Supreme Court justice swears in 17 Boyle officials
Seventeen of Boyle County’s newly elected officials made history by gathering in front of Kentucky’s first courthouse at Constitution Square and took their oath of office in a non-partisan ceremony Monday evening.
A large crowd of family members and well-wishers were also there to witness “history in the making,” according to Boyle County Judge-Executive elect Howard Hunt.
He said the ceremony was special because it was being held at “the birthplace of Kentucky.”
“I’m just excited beyond words to see everybody here,” Hunt said. “We’re swearing in constables, magistrates, jailers, sheriffs, coroners, deputy coroners and mayors.”
He added that he was also impressed that Gary Chidester, who opposed him in November’s general election and lost by only 15 votes, was also attending the event. He said that showed how Chidester is supportive of not only the office of judge-executive, but of Hunt as well.
“It’s a compliment to him,” Hunt said.
Presiding over the ceremony was Kentucky Supreme Court Justice Laurance B. VanMeter.
Boyle County Republican Chair Tom Tye said, “We understand that this will be the first such ceremony in perhaps more than 100 years” at that location.
“This Danville/Boyle County setting has extraordinary significance,” he said.
The original log courthouse was built at Constitution Square site in 1784 and housed the Supreme Court of the Kentucky and the Constitutional Conventions which led to Kentucky’s statehood in June of 1792.
Tye said after the swearing in that he knew it was going to be a large crowd and estimated it to be between 100 and 150 people.

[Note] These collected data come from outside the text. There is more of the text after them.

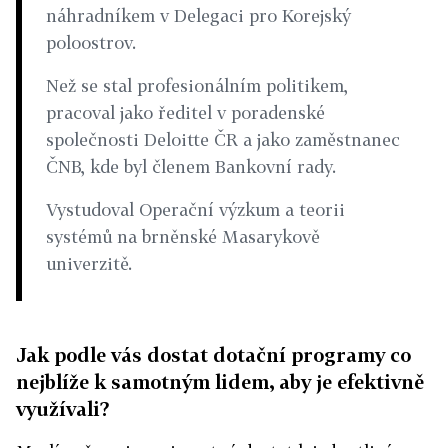
náhradníkem v Delegaci pro Korejský
poloostrov.
Než se stal profesionálním politikem,
pracoval jako ředitel v poradenské
společnosti Deloitte ČR a jako zaměstnanec
ČNB, kde byl členem Bankovní rady.
Vystudoval Operační výzkum a teorii
systémů na brněnské Masarykově
univerzitě.
Jak podle vás dostat dotační programy co
nejblíže k samotným lidem, aby je efektivně
využívali?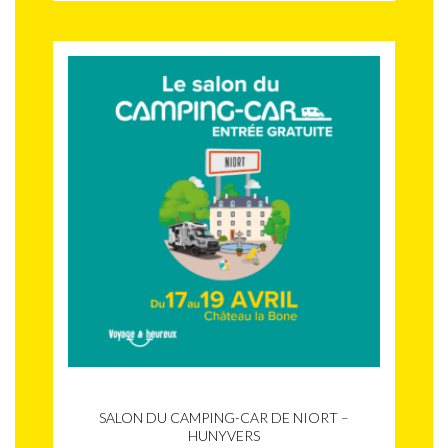
SALON DU CAMPING-CAR DE NIORT –
HUNYVERS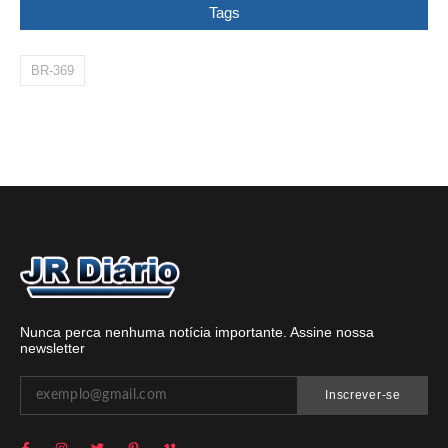
Tags
BR-369
Nunca perca nenhuma notícia importante. Assine nossa
newsletter
Inscrever-se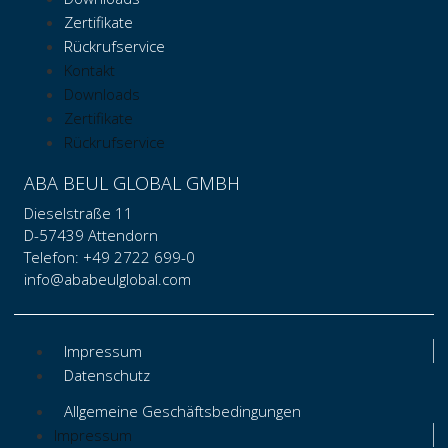
Zertifikate
Rückrufservice
Kontakt
Downloads
Zertifikate
Rückrufservice
ABA BEUL GLOBAL GMBH
Dieselstraße 11
D-57439 Attendorn
Telefon: +49 2722 699-0
info@ababeulglobal.com
Impressum
Datenschutz
Allgemeine Geschäftsbedingungen
Impressum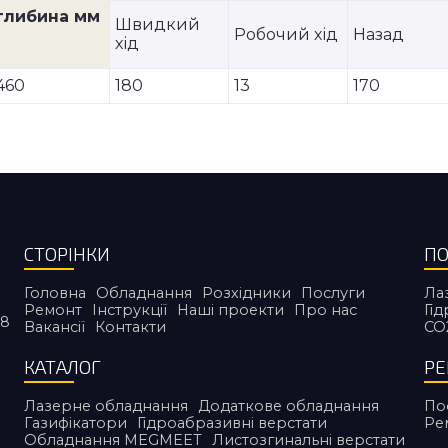
глибина мм
Швидкий
Робочий хід
Назад
хід
460
180
13
170
СТОРІНКИ
ПО
Головна
Обладнання
Розхідники
Послуги
Ла
Ремонт
Інструкції
Наші проекти
Про нас
Гі
38
Вакансії
Контакти
CO
КАТАЛОГ
Р
Лазерне обладнання
Додаткове обладнання
По
Газифікатори
Гідроабразивні верстати
Ре
Обладнання MEGMEET
Листозгинальні верстати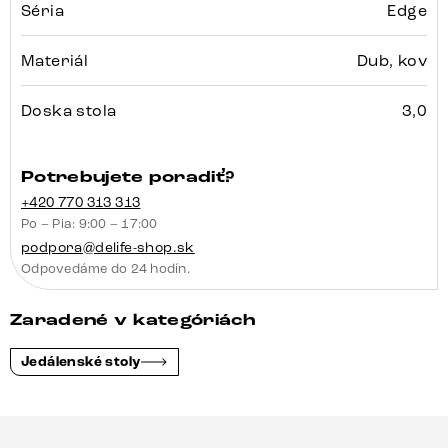
Séria
Edge
Materiál
Dub, kov
Doska stola
3,0
Potrebujete poradiť?
+420 770 313 313
Po – Pia: 9:00 – 17:00
podpora@delife-shop.sk
Odpovedáme do 24 hodín.
Zaradené v kategóriách
Jedálenské stoly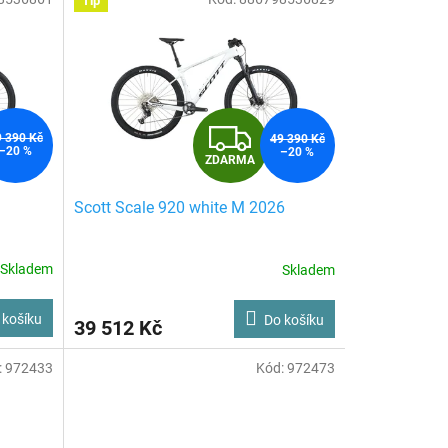
Tip
Z
9 390 Kč
49 390 Kč
–20 %
–20 %
ZDARMA
D
Scott Scale 920 white M 2026
A
R
Skladem
Skladem
M
M
 košíku
Do košíku
39 512 Kč
A
:
972433
Kód:
972473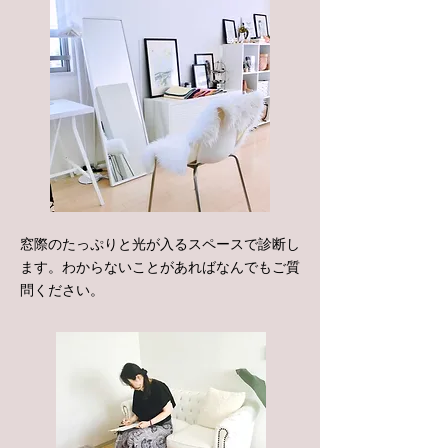
窓際のたっぷりと光が入るスペースで診断し
ます。わからないことがあればなんでもご質
問ください。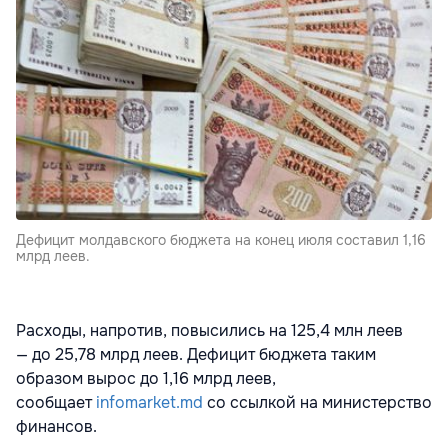
Дефицит молдавского бюджета на конец июля составил 1,16
млрд леев.
Расходы, напротив, повысились на 125,4 млн леев
— до 25,78 млрд леев. Дефицит бюджета таким
образом вырос до 1,16 млрд леев,
сообщает
infomarket.md
со ссылкой на министерство
финансов.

“I’m pleased that it’s such a diverse crowd,” he said, referring to Democrats and Republicans who attended.
He added that “it shows unity” within the community and of the elected officials. “I think this bodes well. I really think it does.”
Speaking to the crowd surrounding the old log courthouse before the ceremony, Tye said, “These guys have to swear they have never fought a duel, and you’re going to have a little chuckle there.”
Then VanMeter added, “The anti-dueling part comes in from the 1850 Constitution. So we’re under the 1891 Constitution right now. And I promise you it’s been countlessly debated in Frankfort … all the time,” because it seems to be an anachronism or antiquated oath.
“But what it really does is it signifies our respect of the rule of law and that we do not commit our differences anymore to the duel of fire. We submit them to the court system. So when I get to the dueling part, everybody likes to snicker — like you’ve already done. But I would ask you not to do that and think about what the purpose of it is and how long it goes back in our tradition.”